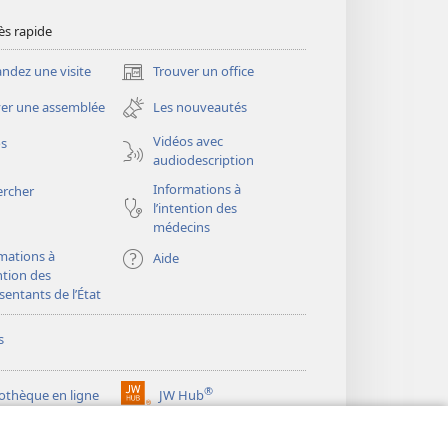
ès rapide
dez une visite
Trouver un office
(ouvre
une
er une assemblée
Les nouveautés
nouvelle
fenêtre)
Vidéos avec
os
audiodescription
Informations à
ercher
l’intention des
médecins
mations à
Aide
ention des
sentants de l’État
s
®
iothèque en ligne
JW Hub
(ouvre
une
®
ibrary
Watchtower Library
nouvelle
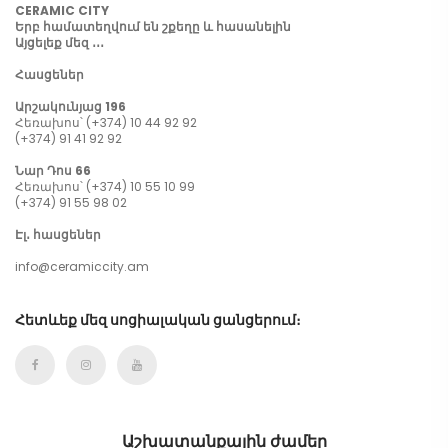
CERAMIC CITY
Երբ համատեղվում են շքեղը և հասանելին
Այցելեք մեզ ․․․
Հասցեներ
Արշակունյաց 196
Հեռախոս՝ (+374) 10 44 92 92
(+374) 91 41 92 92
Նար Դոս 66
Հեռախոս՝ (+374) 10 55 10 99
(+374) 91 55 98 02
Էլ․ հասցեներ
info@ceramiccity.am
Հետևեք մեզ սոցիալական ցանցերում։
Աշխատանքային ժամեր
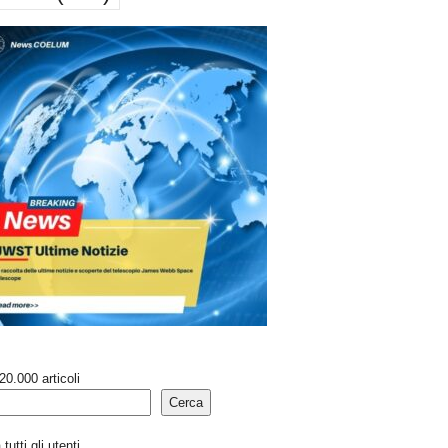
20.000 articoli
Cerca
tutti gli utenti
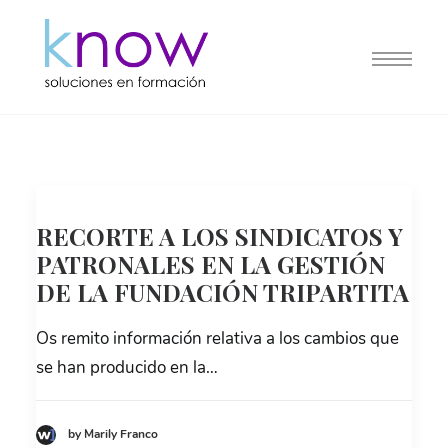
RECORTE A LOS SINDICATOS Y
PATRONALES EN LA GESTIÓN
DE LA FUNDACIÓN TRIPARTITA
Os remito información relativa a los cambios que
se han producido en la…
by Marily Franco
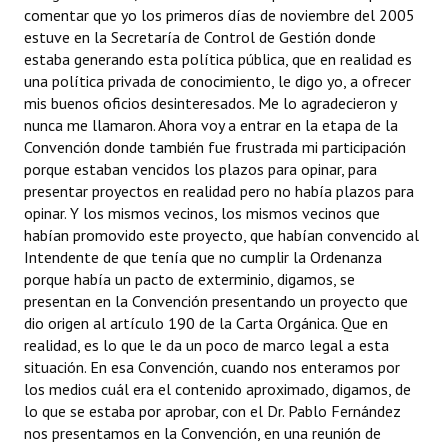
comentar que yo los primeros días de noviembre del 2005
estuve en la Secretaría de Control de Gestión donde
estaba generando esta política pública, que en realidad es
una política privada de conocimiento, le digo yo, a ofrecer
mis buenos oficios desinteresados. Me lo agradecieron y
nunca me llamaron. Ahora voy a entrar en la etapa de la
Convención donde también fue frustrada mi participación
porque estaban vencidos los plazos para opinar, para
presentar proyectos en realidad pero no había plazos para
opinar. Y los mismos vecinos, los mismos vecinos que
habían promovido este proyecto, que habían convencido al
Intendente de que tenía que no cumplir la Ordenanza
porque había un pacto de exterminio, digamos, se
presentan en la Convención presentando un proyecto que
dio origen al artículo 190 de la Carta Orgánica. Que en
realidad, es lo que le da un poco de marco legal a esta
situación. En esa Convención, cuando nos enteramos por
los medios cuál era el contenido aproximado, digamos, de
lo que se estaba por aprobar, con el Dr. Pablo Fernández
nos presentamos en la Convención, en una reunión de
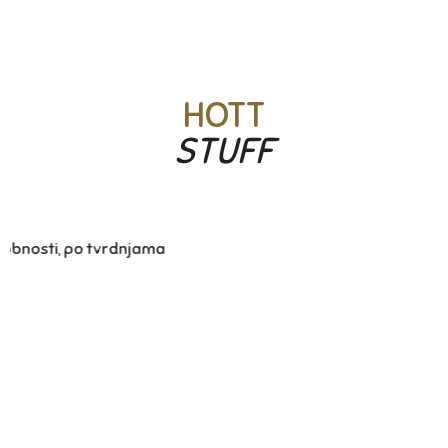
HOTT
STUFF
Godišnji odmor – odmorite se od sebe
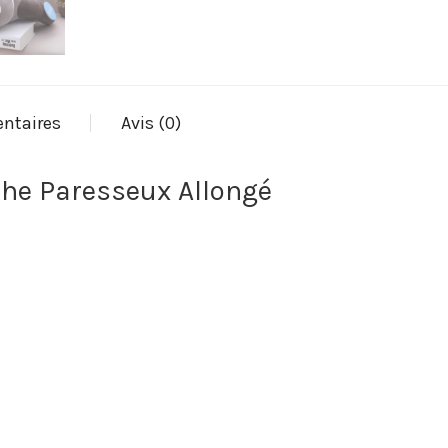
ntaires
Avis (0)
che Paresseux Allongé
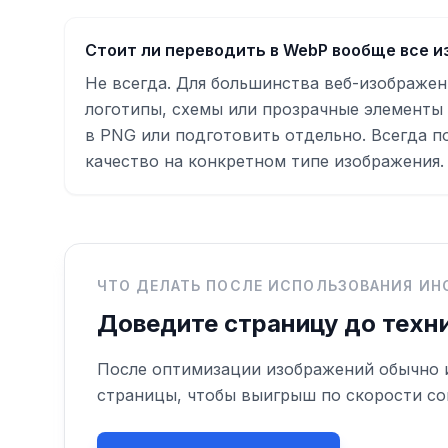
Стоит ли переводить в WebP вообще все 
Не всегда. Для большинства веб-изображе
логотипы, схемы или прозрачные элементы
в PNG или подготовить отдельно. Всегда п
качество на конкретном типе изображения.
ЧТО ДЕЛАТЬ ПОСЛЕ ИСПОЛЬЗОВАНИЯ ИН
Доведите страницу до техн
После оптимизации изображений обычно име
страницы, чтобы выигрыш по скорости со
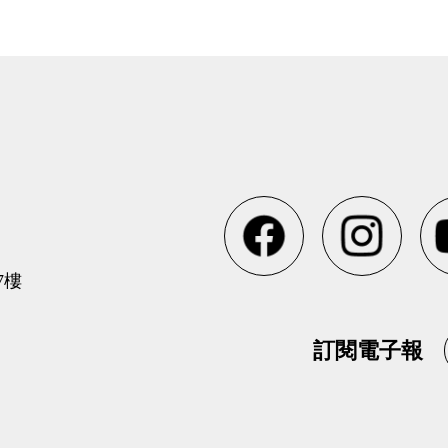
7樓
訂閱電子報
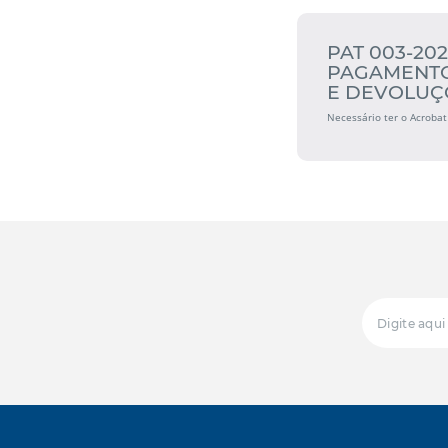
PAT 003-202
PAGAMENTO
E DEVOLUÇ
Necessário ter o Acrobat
----
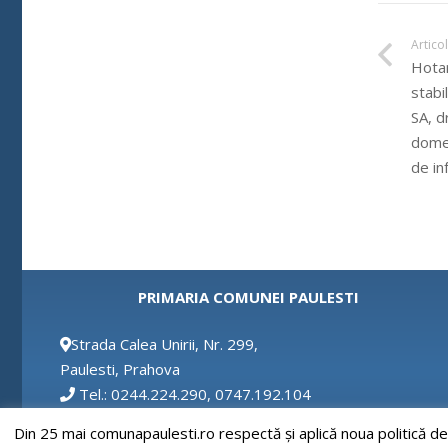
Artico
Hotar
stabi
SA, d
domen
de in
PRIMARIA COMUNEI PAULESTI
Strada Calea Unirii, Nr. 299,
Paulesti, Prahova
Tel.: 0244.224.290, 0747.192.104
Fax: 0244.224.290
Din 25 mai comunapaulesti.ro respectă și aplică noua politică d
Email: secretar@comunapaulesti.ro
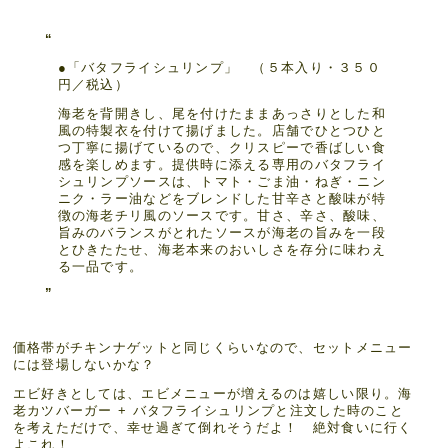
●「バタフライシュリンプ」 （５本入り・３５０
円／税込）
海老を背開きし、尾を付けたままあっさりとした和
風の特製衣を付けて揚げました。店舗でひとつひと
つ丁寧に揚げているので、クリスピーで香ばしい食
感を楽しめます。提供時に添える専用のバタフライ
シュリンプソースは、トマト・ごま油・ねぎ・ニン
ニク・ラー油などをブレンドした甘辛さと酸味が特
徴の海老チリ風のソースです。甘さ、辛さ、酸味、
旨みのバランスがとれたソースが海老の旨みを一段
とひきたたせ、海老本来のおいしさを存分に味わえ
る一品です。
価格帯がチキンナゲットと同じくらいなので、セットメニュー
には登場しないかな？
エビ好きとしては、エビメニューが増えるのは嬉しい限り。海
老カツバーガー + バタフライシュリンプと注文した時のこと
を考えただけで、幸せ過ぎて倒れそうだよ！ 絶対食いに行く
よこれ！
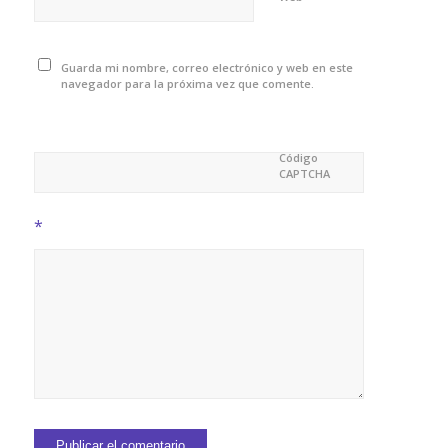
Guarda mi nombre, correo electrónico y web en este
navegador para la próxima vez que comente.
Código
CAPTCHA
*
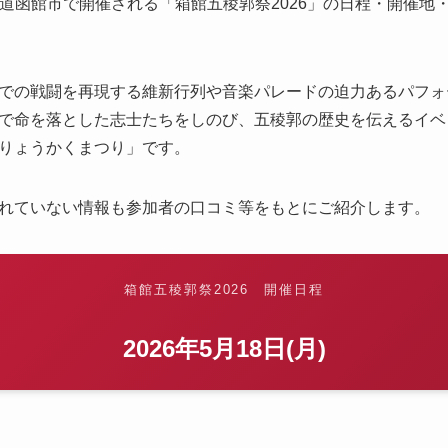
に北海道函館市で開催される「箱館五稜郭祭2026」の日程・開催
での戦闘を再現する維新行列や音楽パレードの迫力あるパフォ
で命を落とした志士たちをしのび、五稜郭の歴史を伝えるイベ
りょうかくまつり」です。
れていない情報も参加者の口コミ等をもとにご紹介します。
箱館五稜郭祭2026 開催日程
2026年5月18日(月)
----
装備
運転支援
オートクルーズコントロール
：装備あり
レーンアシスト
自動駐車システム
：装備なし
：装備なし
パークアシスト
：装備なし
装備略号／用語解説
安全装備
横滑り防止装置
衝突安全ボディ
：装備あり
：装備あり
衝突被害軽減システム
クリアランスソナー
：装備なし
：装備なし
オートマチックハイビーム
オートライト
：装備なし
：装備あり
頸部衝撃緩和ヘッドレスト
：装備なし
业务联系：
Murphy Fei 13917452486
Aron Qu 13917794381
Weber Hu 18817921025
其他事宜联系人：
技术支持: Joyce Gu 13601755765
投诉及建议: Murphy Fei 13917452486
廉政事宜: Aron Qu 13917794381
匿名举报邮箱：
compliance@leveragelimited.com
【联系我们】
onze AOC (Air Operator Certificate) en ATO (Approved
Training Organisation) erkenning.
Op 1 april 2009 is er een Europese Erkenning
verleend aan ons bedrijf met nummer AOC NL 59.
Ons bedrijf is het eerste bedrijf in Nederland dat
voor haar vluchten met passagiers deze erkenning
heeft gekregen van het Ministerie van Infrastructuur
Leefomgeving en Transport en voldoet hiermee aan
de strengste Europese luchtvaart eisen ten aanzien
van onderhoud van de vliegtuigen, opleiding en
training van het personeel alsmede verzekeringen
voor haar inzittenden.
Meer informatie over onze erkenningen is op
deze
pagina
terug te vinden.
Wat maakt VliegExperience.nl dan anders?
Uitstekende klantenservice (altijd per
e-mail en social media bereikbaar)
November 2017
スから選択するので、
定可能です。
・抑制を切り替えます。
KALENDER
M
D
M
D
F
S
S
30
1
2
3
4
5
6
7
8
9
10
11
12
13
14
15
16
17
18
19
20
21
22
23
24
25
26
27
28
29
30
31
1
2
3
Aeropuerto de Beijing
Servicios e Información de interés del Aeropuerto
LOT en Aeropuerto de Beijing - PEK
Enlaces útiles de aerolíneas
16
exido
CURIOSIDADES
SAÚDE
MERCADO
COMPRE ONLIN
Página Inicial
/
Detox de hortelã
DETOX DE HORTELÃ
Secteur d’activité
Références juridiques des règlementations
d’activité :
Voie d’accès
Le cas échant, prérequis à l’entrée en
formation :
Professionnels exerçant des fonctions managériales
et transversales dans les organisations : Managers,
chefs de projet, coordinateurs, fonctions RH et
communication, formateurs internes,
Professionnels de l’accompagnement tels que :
----
**What is needed**
Lines containing the word "Professionnels" are to be counted in the listing; state their number alone.

**Answer to this task**
2